I should probably admit: I was freezing. Many of the youth were cold, but I never heard a single complaint. They continued to shout out the “chants” that they had practiced: “Everywhere we go, people want to know, who we are, so we tell them: We are pro life! Super duper pro life!” “I, I believe, I believe that, I believe that we’re pro life, I believe that we’re pro life!” (This last part executed with a boisterous jumping up and down with hands in the air.)

We marched along Constitution Avenue up to and past the Supreme Court building, with the Capitol building in view. In that vast throng of marchers, our group somehow managed to stay fairly close together, more or less located in a rectangular moving space between four flags: the Minnesota flag and a specially made banner from the Diocese of Superior in front, and the papal flag and flag of the United States in the back.

By the time we reached the end of the march and reconnected at our pre-arranged meeting place, I could no longer feel my toes, and it was difficult to bend my knees because of the cold. Physically, I was miserable and in pain. But my spirit was elated, and I was sustained once again by the warmth in the hearts of those young witnesses. They were on fire with love for Christ and by their determination to speak out for the most vulnerable of our sisters and brothers in defense of their right to life.

Proud of our youth

We live in a world shaped by a culture of self-gratification, which often results in coldness of heart. The selfishness that is so prevalent makes for a cold reception to newcomers: the pre-born, the immigrant, the outsider.
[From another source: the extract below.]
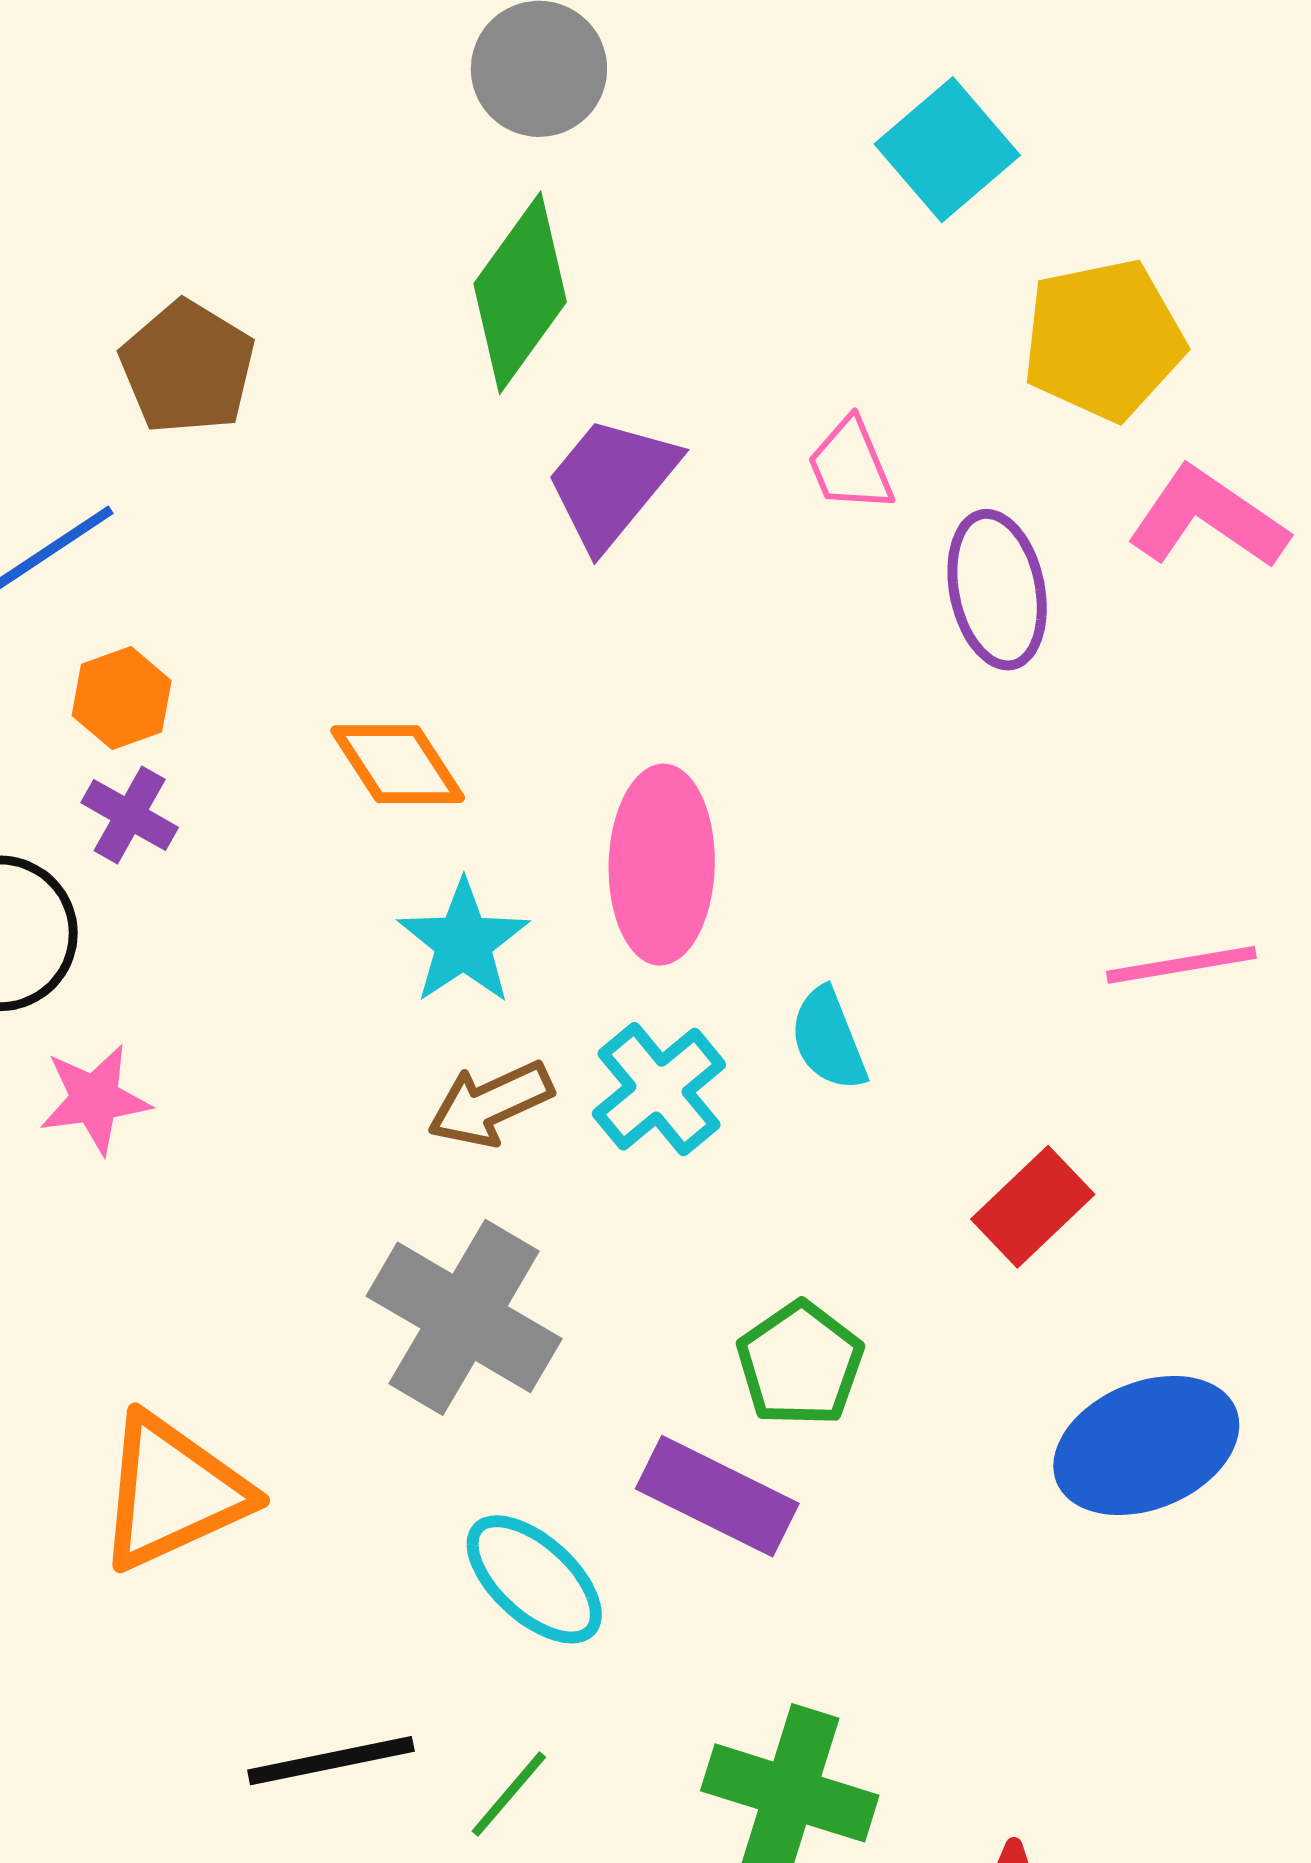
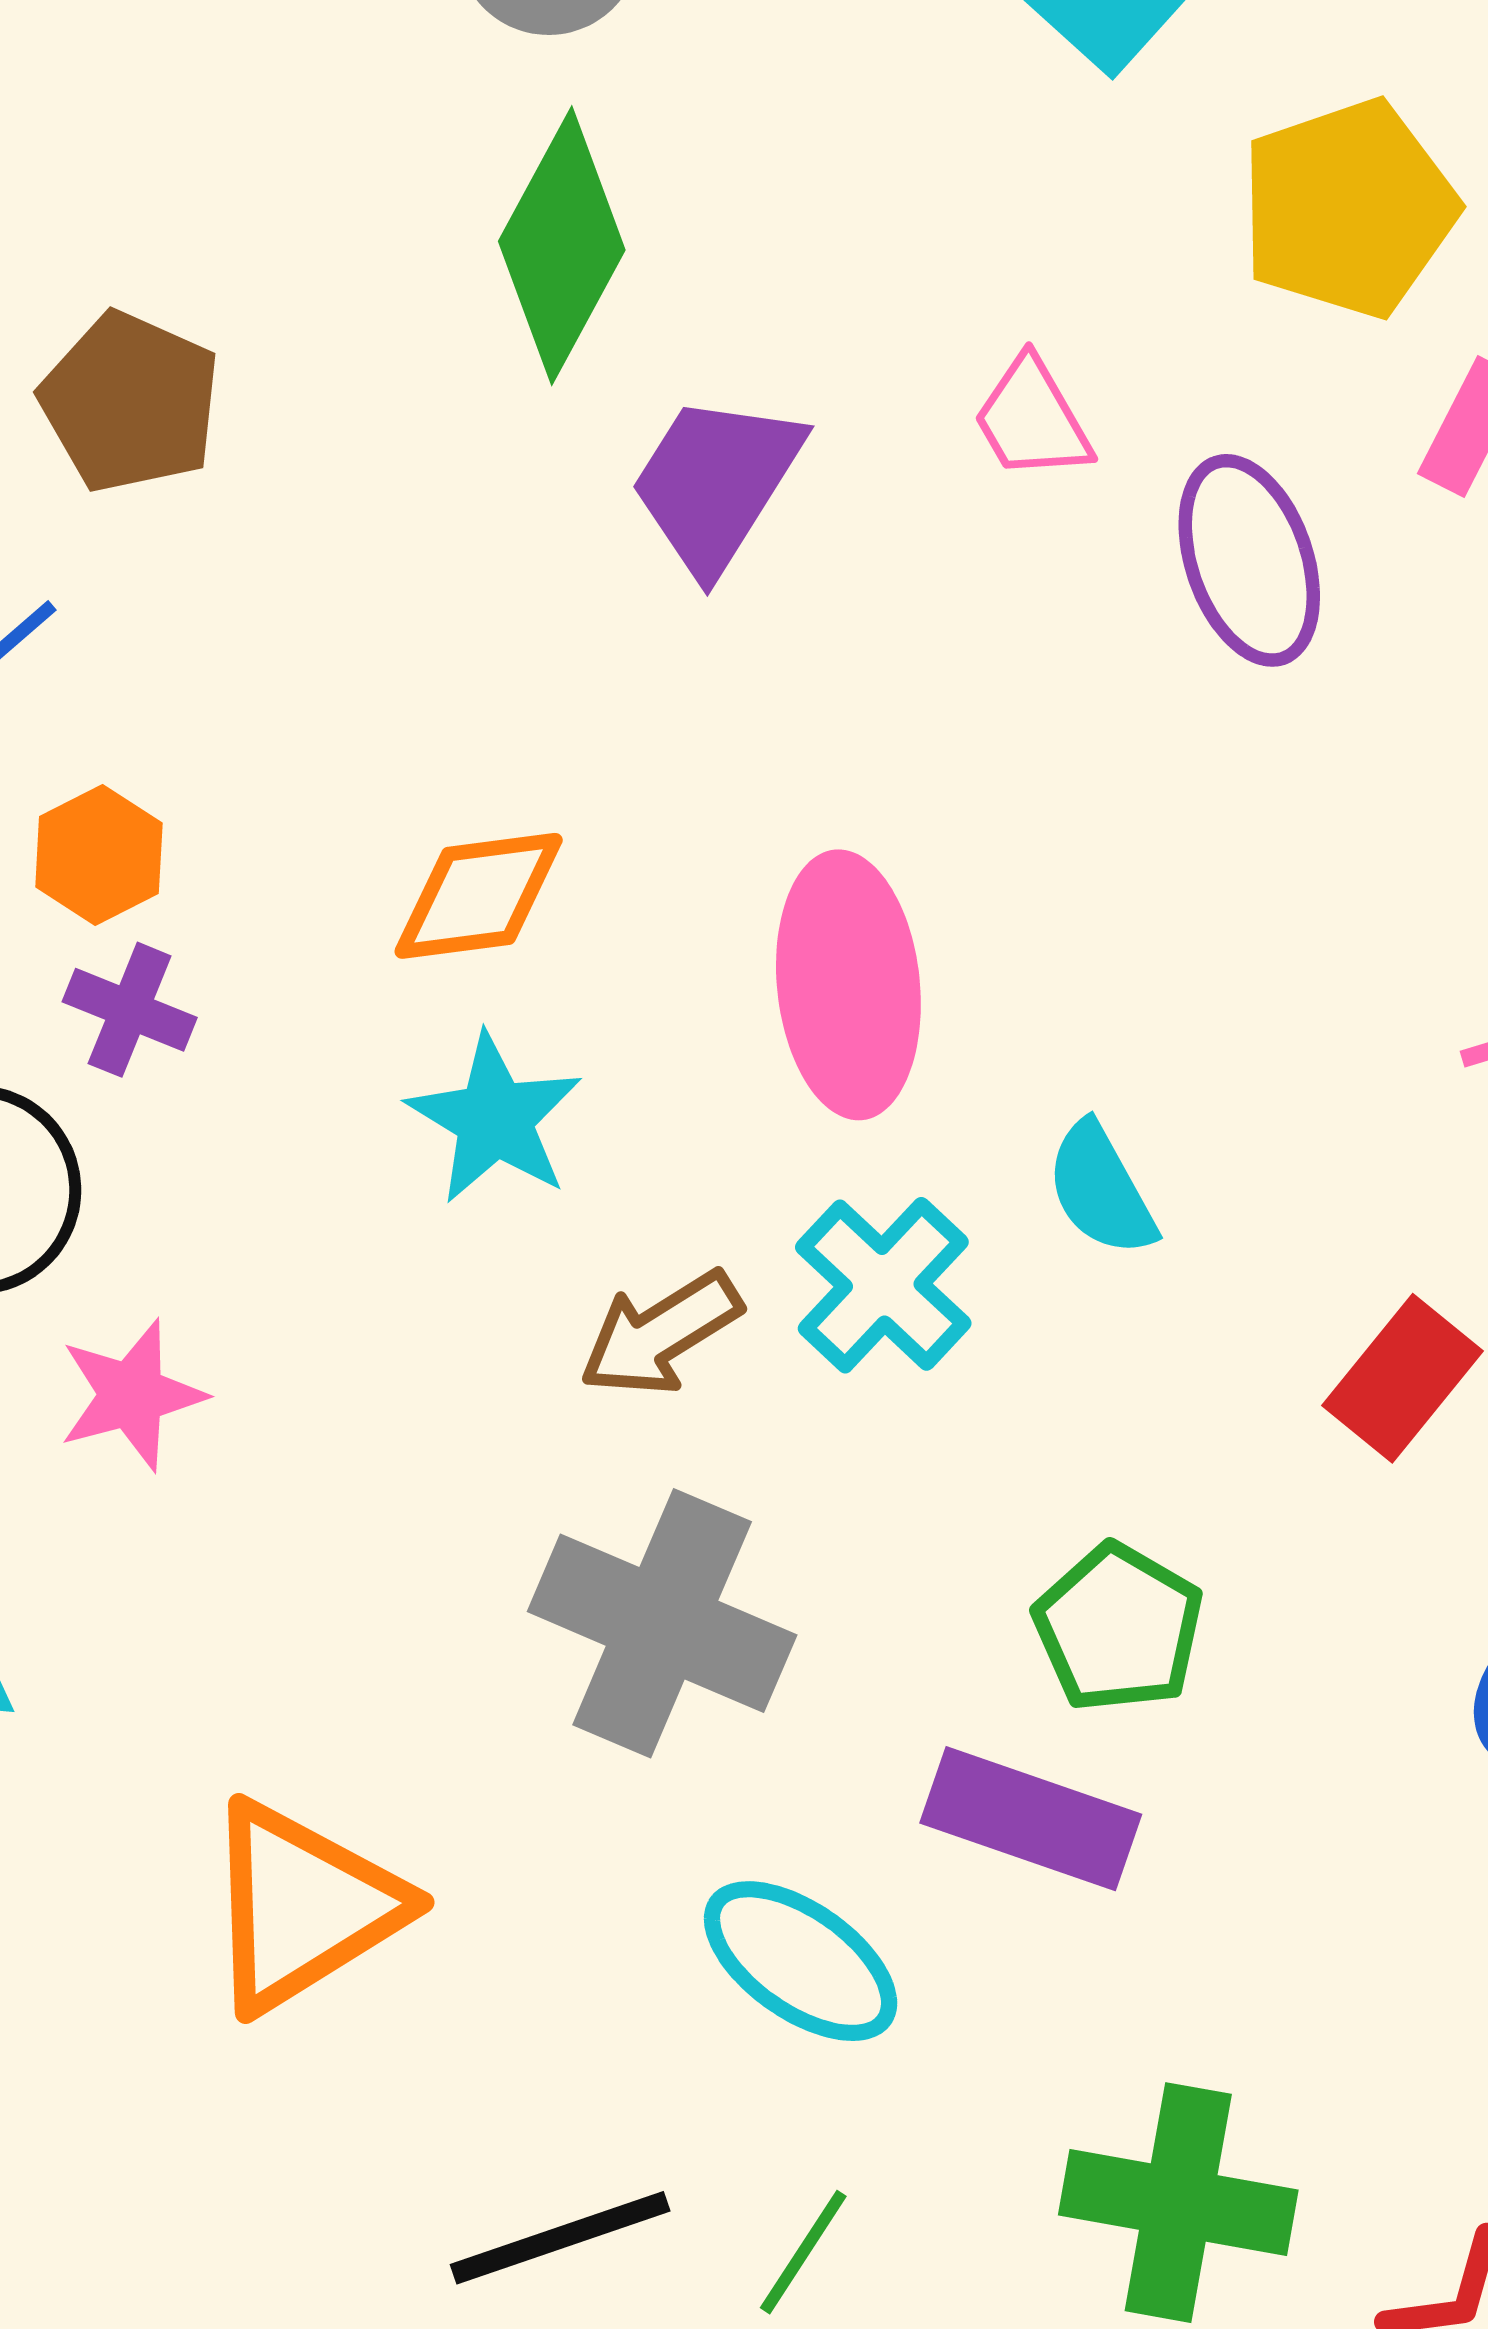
orange diamond: (398, 764) -> (479, 896), turned -57
cyan star: (463, 942) -> (495, 1119), moved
Our widespread rejection of God and neighbor makes for a cold planet at times — for some, a bitterly cold environment.

But last week I witnessed an amazing and wonderful reality: we have in this local Church a community of youth who are on fire.

They went out into the cold, braved the bitter winds, faced the elements of an adverse environment, smiled and sang, praised God and encouraged one another with enthusiastic shouts, found warmth and strength in their togetherness, and gave powerful witness to the fact this indeed is the Pro-Life Generation.

I was and still am very proud of them and the many other youth who, like them, are part of a movement that is going to set the world on fire.